Getting Started – Advanced Learning

Getting Started

These are thoughts and questions to consider when determining how to use extra resources or enrichment with advanced learners.

  1. Before beginning, pre-assess the student. Advanced learners generally are more engaged and produce more when working in an area of passion. What is their area of greatest interest and how can this be incorporated into all aspects of their learning? How advanced is the student? Do we need further information in terms of testing grade-level knowledge or overall cognitive abilities? What kind of extra challenges will the student be able to do, and will it be with or without adult supervision?
  2. Is there a way to provide greater depth and complexity to the grade-level curriculum in the classroom? Approaching the curriculum from a conceptual perspective and encouraging the student to broaden or deepen their questions can help create greater engagement for advanced learners and all students. Advanced learners are often quick to jump to the `big idea’ before other students; however, their focus can be on taking more time to ask quality questions that help deepen their understanding of a topic.

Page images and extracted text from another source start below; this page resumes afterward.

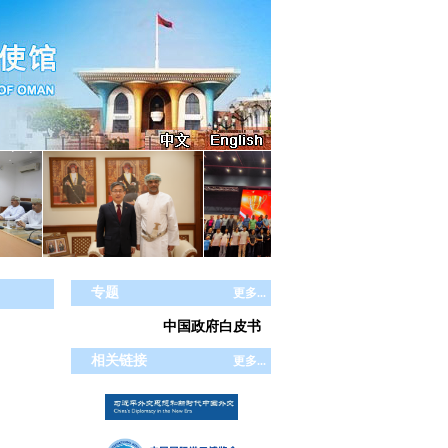
专题
更多...
中国政府白皮书
相关链接
更多...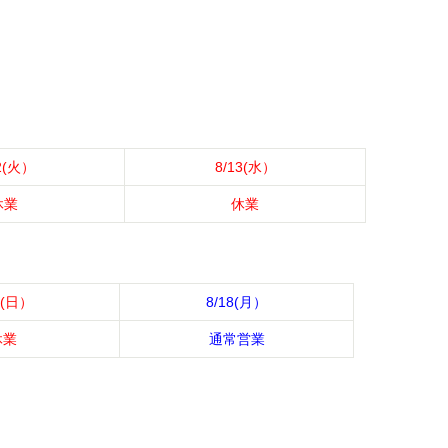
2(火）
8/13(水）
休業
休業
7(日）
8/18(月）
休業
通常営業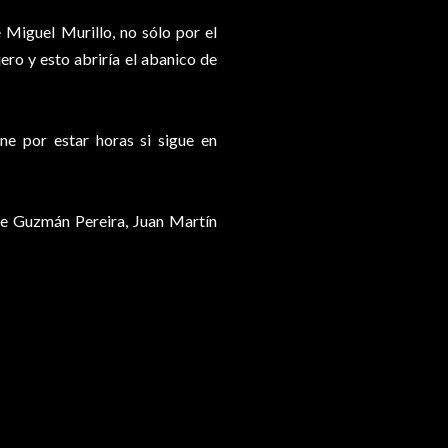
e Miguel Murillo, no sólo por el
ero y esto abriría el abanico de
ne por estar horas si sigue en
de Guzmán Pereira, Juan Martín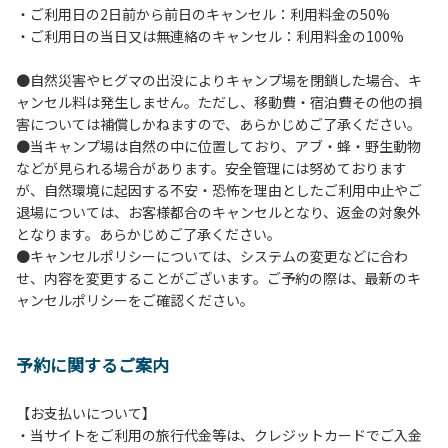
・ご利用日の2日前から前日のキャンセル：利用料金の50%
６.芝生や地面での直火による焚き火、BBQ、キャンプファ
・ご利用日の当日又は無連絡のキャンセル：利用料金の100%
イヤーは禁止します。
７.バンガローに設置しているバーベキューコンロ及び焚き火
●自然災害やヒグマの出没によりキャンプ場を閉鎖した場合、キ
台の利用後は炭の鎮火の確認をお願いいたします。
ャンセル料は発生しません。ただし、移動費・宿泊費その他の損
８.バンガローの芝生にはテントは張らないでください。（タ
害については補償しかねますので、あらかじめご了承ください。
ープは１つまで可）
●当キャンプ場は自然の中に位置しており、アブ・蜂・野生動物
９.各自で出されましたゴミは全てお持ち帰りください。（使
などが見られる場合があります。安全管理には努めております
用済みの炭は専用の捨て場に捨てられます。）
が、自然環境に起因する不安・恐怖を理由としたご利用中止やご
10.施設内および駐車場などで起きた金品等の盗難、ご利用
退場については、お客様都合のキャンセルとなり、返金の対象外
者間でのトラブルで生じた損害に対しては、一切の責任を負
となります。あらかじめご了承ください。
いかねます。
●キャンセルポリシーについては、システムの変更などに合わ
11.施設の利用については管理人の指示に従ってください。従
せ、内容を変更することがございます。ご予約の際は、最新のキ
わない場合は退場していただき、今後の利用をお断りする場
ャンセルポリシーをご確認ください。
合があります。
予約に関するご案内
【お支払いについて】
・当サイトをご利用の旅行代金等は、クレジットカードでご入金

  3. If additional extension activities are being offered, how will it replace the regular curriculum so as not to overburden the student with an extra work load? For example, if the student is participating in a District Challenge Program, he or she would not be expected to complete work missed while away from class, as the enrichment from the program replaces classroom work.

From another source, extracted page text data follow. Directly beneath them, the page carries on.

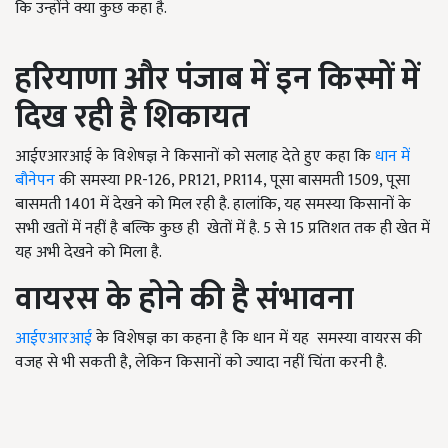
कि उन्होंने क्या कुछ कहा है.
हरियाणा और पंजाब में इन किस्मों में
दिख रही है शिकायत
आईएआरआई के विशेषज्ञ ने किसानों को सलाह देते हुए कहा कि
धान में
बौनेपन
की समस्या PR-126, PR121, PR114, पूसा बासमती 1509, पूसा
बासमती 1401 में देखने को मिल रही है. हालांकि, यह समस्या किसानों के
सभी खतों में नहीं है बल्कि कुछ ही खेतों में है. 5 से 15 प्रतिशत तक ही खेत में
यह अभी देखने को मिला है.
वायरस के होने की है संभावना
आईएआरआई
के विशेषज्ञ का कहना है कि धान में यह समस्या वायरस की
वजह से भी सकती है, लेकिन किसानों को ज्यादा नहीं चिंता करनी है.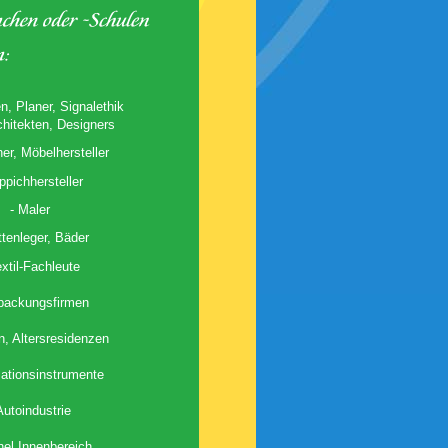
en, Planer, Signalethik
chitekten, Designers
ner, Möbelhersteller
ppichhersteller
- Maler
ttenleger, Bäder
extil-Fachleute
rpackungsfirmen
en, Altersresidenzen
mationsinstrumente
Autoindustrie
nel Innenbereich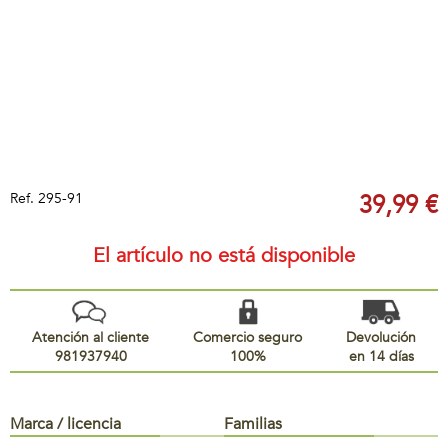
Ref.
295-91
39,99 €
El artículo no está disponible
Atención al cliente
Comercio seguro
Devolución
981937940
100%
en 14 días
Marca / licencia
Familias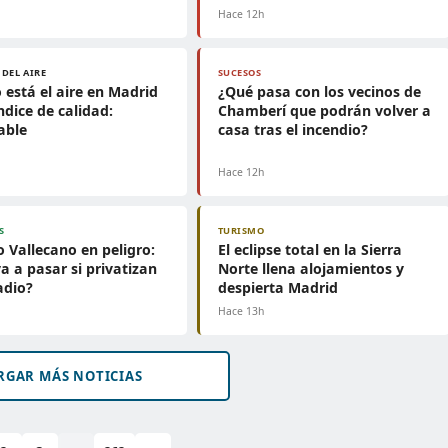
h
Hace 12h
 DEL AIRE
SUCESOS
está el aire en Madrid
¿Qué pasa con los vecinos de
ndice de calidad:
Chamberí que podrán volver a
able
casa tras el incendio?
h
Hace 12h
S
TURISMO
o Vallecano en peligro:
El eclipse total en la Sierra
a a pasar si privatizan
Norte llena alojamientos y
adio?
despierta Madrid
h
Hace 13h
RGAR MÁS NOTICIAS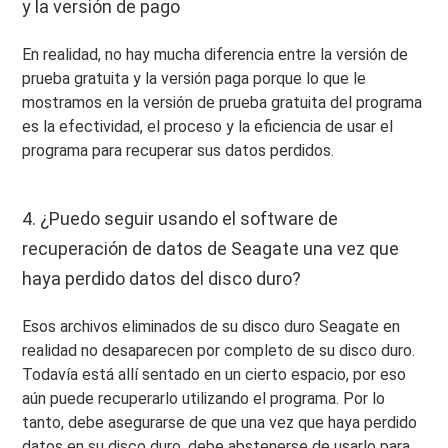
y la versión de pago
En realidad, no hay mucha diferencia entre la versión de
prueba gratuita y la versión paga porque lo que le
mostramos en la versión de prueba gratuita del programa
es la efectividad, el proceso y la eficiencia de usar el
programa para recuperar sus datos perdidos.
4. ¿Puedo seguir usando el software de
recuperación de datos de Seagate una vez que
haya perdido datos del disco duro?
Esos archivos eliminados de su disco duro Seagate en
realidad no desaparecen por completo de su disco duro.
Todavía está allí sentado en un cierto espacio, por eso
aún puede recuperarlo utilizando el programa. Por lo
tanto, debe asegurarse de que una vez que haya perdido
datos en su disco duro, debe abstenerse de usarlo para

  4. How will the extra extensions be documented or assessed as part of the reporting process? Is there a student learning plan or IEP in place that documents the work? What will be the process for checking in with the student and where will they work on these extra activities? Has the student shown proficiency in grade-level curriculum prior to being provided enrichment, or can they do this through the extra opportunities, replacing classroom work?
  5. Are the extension activities being balanced with grade-level or other school activities to provide the student sufficient time with peers? How are the student`s social and emotional needs being balanced with their cognitive ones?
  6. How can the week be structured so the student knows exactly what they are working on from day to day? If a student is working independently, provide variety such that he or she is alternating between online, hands-on, and project work. Also, provide opportunities to work with an adult or to share work products with grade-level peers.
  7. If a student is particularly advanced in a subject area, are they mature enough to consider acceleration or visiting another classroom for that subject area? We encourage students to work within their grade level with extra support, and acceleration is considered only in special circumstances where the student is far advanced in a subject area and has the maturity to work independently in a higher grade level. This decision is made by the school`s resource team and we are happy to assist with these discussions.